Court Opinion

ID: 9512919
Source: CourtListenerOpinion
Date Created: 2023-08-06 22:28:19.66056+00
Date Added: 2024-06-11T09:05:39.595185
License: Public Domain

Justice BRISTER,
dissenting.
No one needs to be warned that it is dangerous for a nine-year-old child to go tubing in a rushing river during high water. Because the Court holds the State must do so or pay the consequences, I respectfully dissent.
Nature is not safe. In many instances, that is its beauty. We can make a river safer by removing every rock and posting warning signs every 50 feet, but it is no longer a river — it is a waterpark. We can make a bridge safer by creating higher and longer spans, but only at some cost in both dollars and scenic beauty.
The Recreational Use Statute favors leaving things as they are, but encouraging people to enjoy them nonetheless. The unstated but unavoidable cost of this choice is that some users will be seriously injured, and some even killed, as Kayla Shumake was.
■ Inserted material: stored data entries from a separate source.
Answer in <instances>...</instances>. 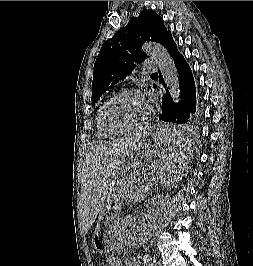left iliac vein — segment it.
<instances>
[{
    "mask_svg": "<svg viewBox=\"0 0 253 266\" xmlns=\"http://www.w3.org/2000/svg\"><path fill=\"white\" fill-rule=\"evenodd\" d=\"M158 266H163V265L159 263Z\"/></svg>",
    "mask_w": 253,
    "mask_h": 266,
    "instance_id": "4c4485c4",
    "label": "left iliac vein"
}]
</instances>
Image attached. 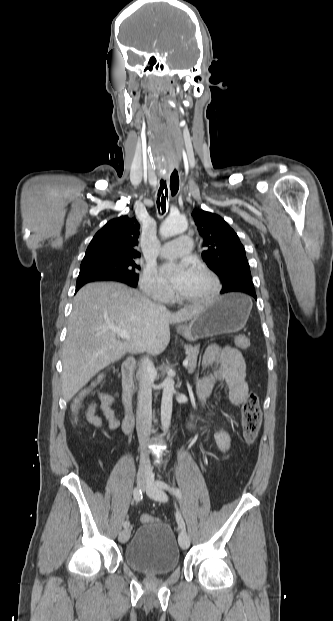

But the statute does not make an exception for serious injury or death; indeed, the potential liability in precisely those cases is what tempts landowners to keep the State’s scenic beauty to themselves. The only exception the statute makes is for willful or wanton acts or gross negligence. See Tex. Civ. PRác. & Rem Code § 75.002(a).
Here, the Shumakes alleged the State knew “one or more persons had almost drowned because of the undertow at or near the same spot where Kayla Shumake drowned,” and was grossly negligent because it “failed to block swimmer’s [sic] even though it knew that swimmers were subject to being sucked under the water into the culvert.” This presents the stark choice: if one person “almost drowns” at a beach, lake, or swimming hole, must the State block swimmers in the future so it never happens again? I would hold the State cannot be grossly negligent in refusing to do so.
The Court says the State need not warn of or make safe natural conditions like a rushing river, but must do so here because it created a condition that recreational users would not expect to encounter. But those who tube in Texas rivers (unlike the Court) frequently encounter low-water crossings and culverts, often obstructed by debris, and must know that floating into such a hazard can be very dangerous. Further, because such rivers tend to be swift (few tube in ponds), visitors must reasonably expect to encounter strong currents that can pin a boat, canoe, or swimmer against any number of natural and artificial obstacles.
JUSTICE WAINWRIGHT skirts the statutory limitations by saying the State did not prove the river was rushing or that the Shumakes knew about undertow at this particular spot. But the unreasonably dangerous condition the Shumakes alleged was “the powerful flow of the elevated water level”; that they did not anticipate the details of what might occur does not mean the danger was not obvious. See Joseph E. Seagram & Sons, Inc. v. McGuire, 814 S.W.2d 385, 388 (Tex.1991). Because the statute says nothing about what dangers are obvious (merely incorporating our own common law of trespass), we cannot blame the Legislature for making us decide this was not an obvious danger.
The people of Texas face a choice with respect to wild lands: we can leave them like they are and trust visitors to use reasonable caution, or we can flatten them *291and fill them with signs for the safety of those few who might not. The Recreational Use Statute favors the former. Because today’s decision does not, I respectfully dissent.